# Optical Character Recogntion using Machine Learning¶

In this example we'll explore at recognizing handwritten digits from the MNIST dataset by using Logistic Regression, a simple Artificial Neural Network and finally a Deep Convolutional Network. The objective is to highlight the difference in performance between them.

For each case, they will be tested against my own handwriting to see how well they are able to predict completely unseen data.

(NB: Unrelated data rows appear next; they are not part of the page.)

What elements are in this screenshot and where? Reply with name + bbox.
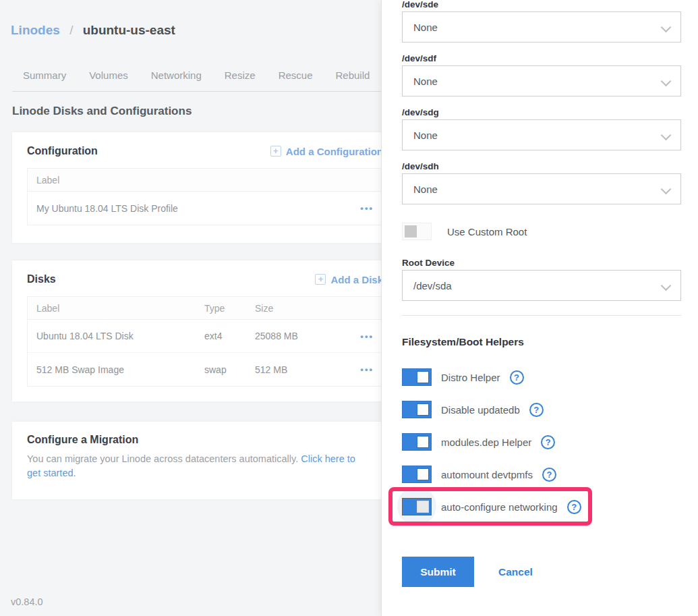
breadcrumb: Linodes / ubuntu-us-east [11,23,175,38]
breadcrumb-linodes-link[interactable]: Linodes [11,23,60,37]
breadcrumb-separator: / [69,23,73,37]
root-device-field: Root Device /dev/sda [402,258,681,301]
disk-row: 512 MB Swap Image swap 512 MB ••• [28,353,382,386]
help-icon[interactable]: ? [567,500,581,514]
migration-panel-title: Configure a Migration [27,434,383,446]
chevron-down-icon [662,78,670,85]
disk-size: 512 MB [255,364,350,375]
helpers-section-title: Filesystem/Boot Helpers [402,336,681,348]
device-sdh-value: None [413,184,438,195]
device-field-sde: /dev/sde None [402,0,681,43]
use-custom-root-label: Use Custom Root [447,226,527,237]
disks-table-header: Label Type Size [28,297,382,320]
column-label: Label [28,175,350,186]
device-sde-value: None [413,22,438,33]
add-disk-label: Add a Disk [330,274,383,285]
plus-icon: + [315,274,326,285]
cancel-button[interactable]: Cancel [498,566,533,578]
disks-panel: Disks + Add a Disk Label Type Size Ubunt… [12,260,398,401]
root-device-value: /dev/sda [413,280,452,291]
distro-helper-label: Distro Helper [441,372,500,383]
disks-table: Label Type Size Ubuntu 18.04 LTS Disk ex… [27,296,383,387]
tab-summary[interactable]: Summary [23,69,66,90]
device-sdg-select[interactable]: None [402,119,681,150]
help-icon[interactable]: ? [541,435,555,449]
root-device-select[interactable]: /dev/sda [402,270,681,301]
toggle-knob [417,501,429,513]
configuration-table-header: Label [28,169,382,192]
helper-row-modules-dep: modules.dep Helper ? [402,433,681,451]
tab-resize[interactable]: Resize [225,69,256,90]
root-device-label: Root Device [402,258,681,268]
automount-devtpmfs-toggle[interactable] [402,466,432,483]
breadcrumb-current-linode: ubuntu-us-east [83,23,175,37]
chevron-down-icon [662,24,670,31]
use-custom-root-toggle[interactable] [402,223,432,240]
distro-helper-toggle[interactable] [402,368,432,386]
chevron-down-icon [662,132,670,139]
use-custom-root-row: Use Custom Root [402,223,681,240]
device-field-sdh: /dev/sdh None [402,162,681,204]
helper-row-automount: automount devtpmfs ? [402,466,681,483]
toggle-knob [417,468,429,480]
device-sdh-select[interactable]: None [402,173,681,204]
submit-button[interactable]: Submit [402,557,474,587]
tab-rescue[interactable]: Rescue [279,69,313,90]
device-sdf-value: None [413,76,438,87]
toggle-knob [417,371,429,383]
tab-volumes[interactable]: Volumes [89,69,128,90]
disk-label: 512 MB Swap Image [28,364,204,375]
add-disk-button[interactable]: + Add a Disk [315,274,383,285]
device-field-sdf: /dev/sdf None [402,54,681,96]
migration-description: You can migrate your Linode across datac… [27,452,368,481]
helper-row-updatedb: Disable updatedb ? [402,401,681,418]
modules-dep-helper-label: modules.dep Helper [441,437,531,448]
disk-row: Ubuntu 18.04 LTS Disk ext4 25088 MB ••• [28,320,382,353]
column-label: Label [28,303,204,314]
device-sdg-value: None [413,130,438,141]
disable-updatedb-label: Disable updatedb [441,404,520,416]
toggle-knob [417,403,429,416]
migration-text: You can migrate your Linode across datac… [27,453,301,464]
configuration-panel: Configuration + Add a Configuration Labe… [12,132,398,243]
help-icon[interactable]: ? [510,370,524,385]
main-content: Linodes / ubuntu-us-east Summary Volumes… [0,0,410,616]
help-icon[interactable]: ? [529,403,544,417]
page-title: Linode Disks and Configurations [12,105,192,118]
disk-type: ext4 [204,331,255,341]
disk-size: 25088 MB [255,331,350,341]
disable-updatedb-toggle[interactable] [402,401,432,418]
disk-label: Ubuntu 18.04 LTS Disk [28,331,204,341]
help-icon[interactable]: ? [542,468,556,482]
toggle-knob [405,225,417,237]
disk-actions-menu-icon[interactable]: ••• [350,364,382,374]
device-field-sdg: /dev/sdg None [402,108,681,150]
chevron-down-icon [662,282,670,289]
add-configuration-label: Add a Configuration [286,146,383,157]
linode-manager-page: Linodes / ubuntu-us-east Summary Volumes… [0,0,698,616]
device-sdh-label: /dev/sdh [402,162,681,171]
drawer-divider [402,315,681,316]
tab-networking[interactable]: Networking [151,69,202,90]
chevron-down-icon [662,186,670,193]
auto-configure-networking-toggle[interactable] [402,498,432,515]
tab-rebuild[interactable]: Rebuild [335,69,370,90]
tabs-divider [12,91,398,92]
column-size: Size [255,303,350,314]
configuration-label: My Ubuntu 18.04 LTS Disk Profile [28,203,350,214]
add-configuration-button[interactable]: + Add a Configuration [270,146,383,157]
configuration-actions-menu-icon[interactable]: ••• [350,203,382,213]
helper-row-distro: Distro Helper ? [402,368,681,386]
configuration-panel-title: Configuration [27,145,98,157]
device-sde-select[interactable]: None [402,11,681,43]
toggle-knob [417,436,429,448]
plus-icon: + [270,146,281,157]
disk-type: swap [204,364,255,375]
modules-dep-helper-toggle[interactable] [402,433,432,451]
disk-actions-menu-icon[interactable]: ••• [350,331,382,341]
migration-panel: Configure a Migration You can migrate yo… [12,422,398,499]
device-sdf-select[interactable]: None [402,65,681,96]
app-version: v0.84.0 [11,596,43,607]
drawer-actions: Submit Cancel [402,557,681,587]
configuration-row: My Ubuntu 18.04 LTS Disk Profile ••• [28,192,382,225]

The MNIST dataset consits of thousands of handwritten digits (0-9), let's have a look at the first four in the dataset:

```
%matplotlib inline
import matplotlib.pyplot as plt
import numpy as np
from sklearn.metrics import accuracy_score, roc_curve, roc_auc_score
from sklearn.linear_model import LogisticRegression
from PIL import Image, ImageOps
from keras.datasets import mnist
from keras.models import Sequential
from keras.layers import Dense
from keras.layers import Dropout
from keras.layers import Flatten
from keras.layers.convolutional import Conv2D
from keras.layers.convolutional import MaxPooling2D
from keras.utils import np_utils
from keras import backend as K
K.set_image_dim_ordering('th')
# Load the MNIST data
(X_train, y_train), (X_test, y_test) = mnist.load_data()
# Display the first four digits
plt.figure(figsize=(5, 5))
for i in range(4):
plt.subplot(221 + i)
plt.imshow(X_train[i], cmap=plt.get_cmap('gray'))
plt.axis('off')
plt.show()
```

## Logistic Regression¶

Logistic Regression is a binary classifier that implements a logistic model where the probability of an event is a linear combination of independent variables. It can be used for multinomial regression and classification as well. In this case a multinomial logistic regression is fitted on the data from the images.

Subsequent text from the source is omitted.